MBSR Every Day: Daily Practices from the Heart of Mindfulness-Based Stress Reduction by Goldstein Elisha & Stahl Bob

MBSR Every Day: Daily Practices from the Heart of Mindfulness-Based Stress Reduction by Goldstein Elisha & Stahl Bob

Author:Goldstein, Elisha & Stahl, Bob
Language: eng
Format: epub
ISBN: 9781626251731
Publisher: New Harbinger Publications
Published: 2015-05-31T16:00:00+00:00


The best way to prime your mind toward generosity is to practice asking, How can I give?

Now make a plan and just do it!

22

Remember to Forgive

Forgiveness is another essential attitude of mindfulness that can help cultivate greater understanding, ease, and freedom. It has been shown to reduce stress, anger, and depression and to support many aspects of well-being and happiness. Try a little experiment. Think of someone in your life right now who has slighted you in some way (maybe not the most extreme slight) and for whom you are holding some bitterness. Picture that person and hold on to that unwillingness to forgive. Now, just observe any emotions you have: anger, resentment, fear, sadness. Also notice how you are holding your body—is it tense anywhere or feeling heavy? Now bring awareness to your thoughts—are they hateful and spiteful thoughts?

Pause before continuing to read. Just take in this experiment.

Most people we do this with find it to be an uncomfortable experiment. It elicits feelings of tension and anger and thoughts of ill will toward the other person. The experiment doesn’t conjure these feelings out of nowhere; it just brings to light what is already within us, stirring around. There is a common misconception that forgiveness means condoning the act of the other person. Forgiveness simply means releasing this cycle of torture that continues to reside inside.

It’s heartfelt and courageous to say, I have been offended against. I am going to let go of this so I don’t continue to be burdened by it. You have already been hurt once; why continue letting it torment you by holding on to it, with the erroneous belief that doing so is somehow getting back at the other person? When we hold a grudge, a “grievance story” builds in the mind, and as we hold on to it, we continue to fuel it, sowing the seeds of our own suffering.

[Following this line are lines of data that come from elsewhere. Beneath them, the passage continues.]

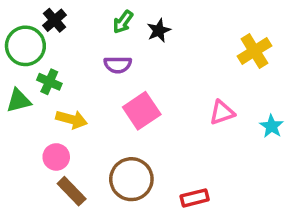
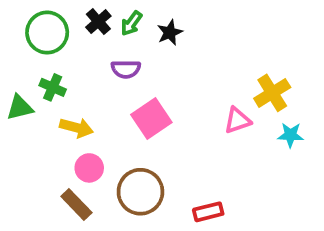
black cross: (54, 20) -> (98, 22), moved
green circle: (25, 46) -> (47, 33), moved
yellow cross: (254, 51) -> (272, 93), moved
cyan star: (272, 126) -> (291, 135), turned -30
pink circle: (56, 157) -> (89, 168), moved

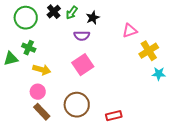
purple semicircle: (126, 69) -> (82, 36), moved
pink triangle: (237, 120) -> (130, 31), moved
pink circle: (89, 168) -> (38, 92), moved

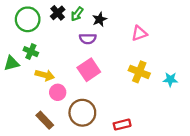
yellow cross: (149, 51) -> (139, 72), moved, turned -36
pink circle: (38, 92) -> (58, 92), moved

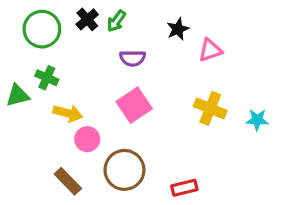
black star: (100, 19) -> (178, 29), moved

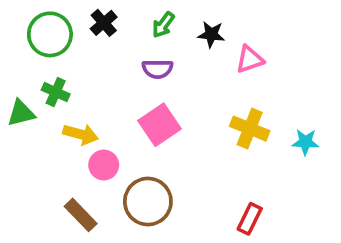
green arrow: (116, 21) -> (163, 25), moved
black star: (178, 29) -> (211, 34), turned 30
red rectangle: (184, 188) -> (250, 219), moved, turned -50

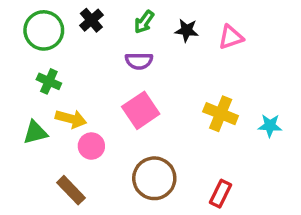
pink triangle: (250, 59) -> (231, 37), moved
green triangle: (21, 113) -> (35, 132), moved
brown circle: (148, 202) -> (154, 178), moved

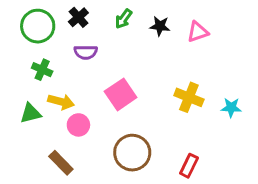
purple semicircle: (139, 61) -> (86, 52), moved

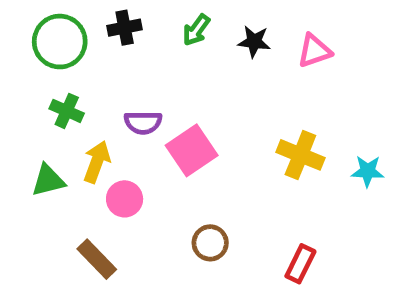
black cross: (78, 17) -> (125, 28), turned 30
purple semicircle: (86, 52) -> (143, 123), moved
yellow arrow: (61, 102) -> (97, 162), turned -85
brown circle: (132, 153) -> (210, 243), size x0.6

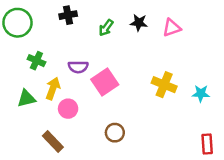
green arrow: (196, 30) -> (106, 28), moved
green circle: (60, 42) -> (17, 23), moved
red rectangle: (300, 264) -> (207, 144), moved, turned -30

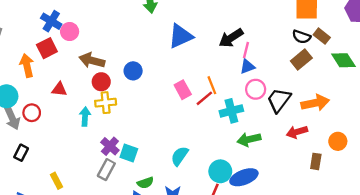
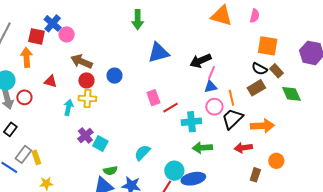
red square: (47, 48) -> (37, 36), moved, turned 30
orange line: (212, 85) -> (231, 98), moved
gray rectangle: (106, 170) -> (23, 154), moved

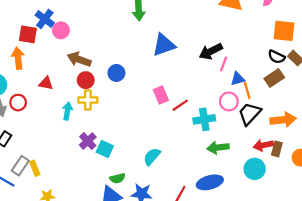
blue triangle: (210, 87) -> (238, 79), moved
cyan circle: (174, 171) -> (255, 169), moved
brown rectangle: (255, 175) -> (277, 149), moved

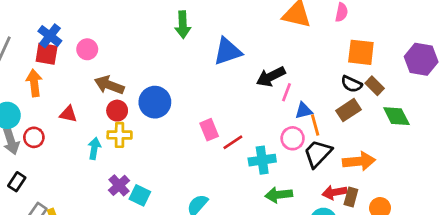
blue cross: (45, 19) -> (50, 36), moved
blue triangle: (164, 45) -> (228, 51), moved
blue circle: (116, 73) -> (155, 102), size x1.5

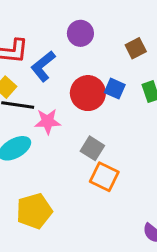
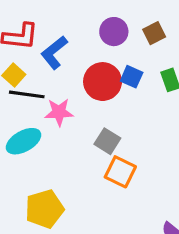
purple circle: (80, 33) -> (114, 32), moved

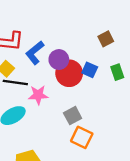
purple circle: (114, 32) -> (59, 60), moved
gray square: (107, 141) -> (73, 116), turned 30

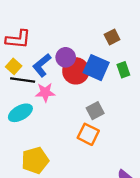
blue L-shape: (35, 53) -> (42, 65), moved
blue square: (90, 70) -> (96, 68), size x1.6
gray square: (73, 116) -> (95, 111), moved

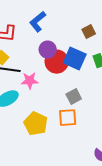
blue L-shape: (42, 65) -> (38, 22), moved
orange square: (88, 134) -> (68, 118), turned -30
yellow pentagon: (35, 160) -> (36, 124), moved, turned -30

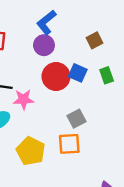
blue L-shape: (38, 22) -> (46, 22), moved
purple circle: (48, 50) -> (44, 45), moved
blue square: (75, 59) -> (78, 73), size x0.7

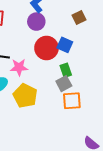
green rectangle: (107, 75) -> (66, 70), moved
orange square: (69, 144) -> (72, 101), moved
yellow pentagon: (31, 151) -> (25, 96), moved

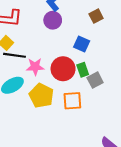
red circle: (46, 48) -> (63, 69), moved
gray square: (64, 84) -> (95, 80), moved
orange square: (72, 101) -> (72, 101), moved

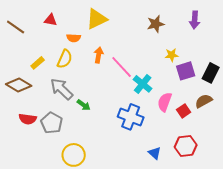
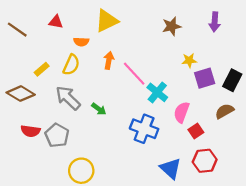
green arrow: (84, 105) -> (99, 109), moved
red square: (184, 111) -> (196, 131), moved
blue triangle: (155, 153) -> (171, 168), size x1.5

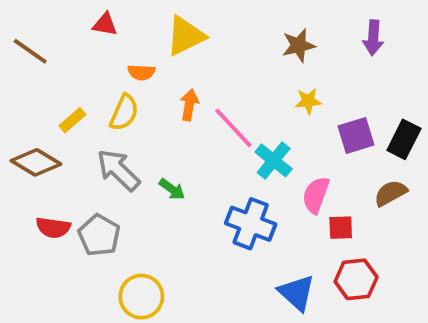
red triangle: (56, 22) -> (105, 24), moved
yellow star: (189, 60) -> (308, 101), moved
red square: (196, 131) -> (341, 228), turned 32

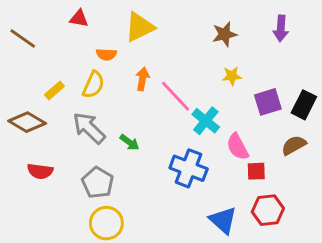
pink semicircle: (316, 195) -> (238, 147), turned -48
gray pentagon: (99, 235) -> (98, 183), moved

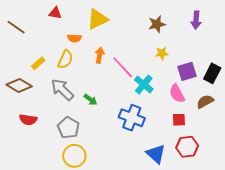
pink semicircle: (238, 147) -> (177, 94), moved

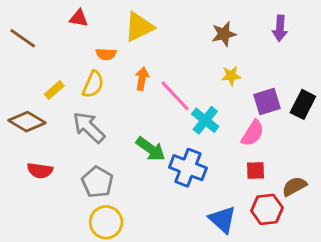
pink semicircle: (177, 94) -> (253, 133), turned -120
green arrow: (90, 100) -> (151, 149), moved, size x1.5
brown semicircle: (205, 102) -> (294, 186), moved

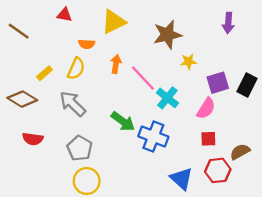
brown star: (224, 34) -> (167, 35), moved, size x1.4

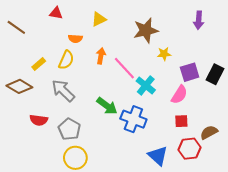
yellow triangle: (114, 22) -> (99, 19), size x0.7
red semicircle: (33, 139) -> (39, 120), moved

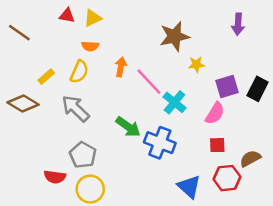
yellow triangle: (99, 19) -> (93, 18), moved
red semicircle: (39, 120) -> (55, 177), moved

Forgiveness is the practice of learning how to let go of this story in the service of loving ourselves.

Just Do It!

Right now we’re going to give you a way to loosen the grip of grudges and tune a mindful heart. As you go through these steps, remember that your intention is to nurture peace within yourself, not assuage any other party.

Articulate it—Think about someone you hold bitterness toward and articulate why what this person did was not okay to you.

Get perspective—Recognize that your primary distress is coming from the hurt feelings, thoughts, and physical upset you are suffering now, not what offended you or hurt you two minutes—or ten years—ago.

Make a choice—Decide if you’re ready to let go of this burden.

See who is suffering—Instead of mentally replaying your hurt from long ago, see if it’s possible to recognize that you are suffering now and ask yourself, What is it that I really need? Is it to feel safe, to be understood, to be loved, to be free? If possible, contact the person to make amends; if that’s not possible, seek out new ways to get what you want.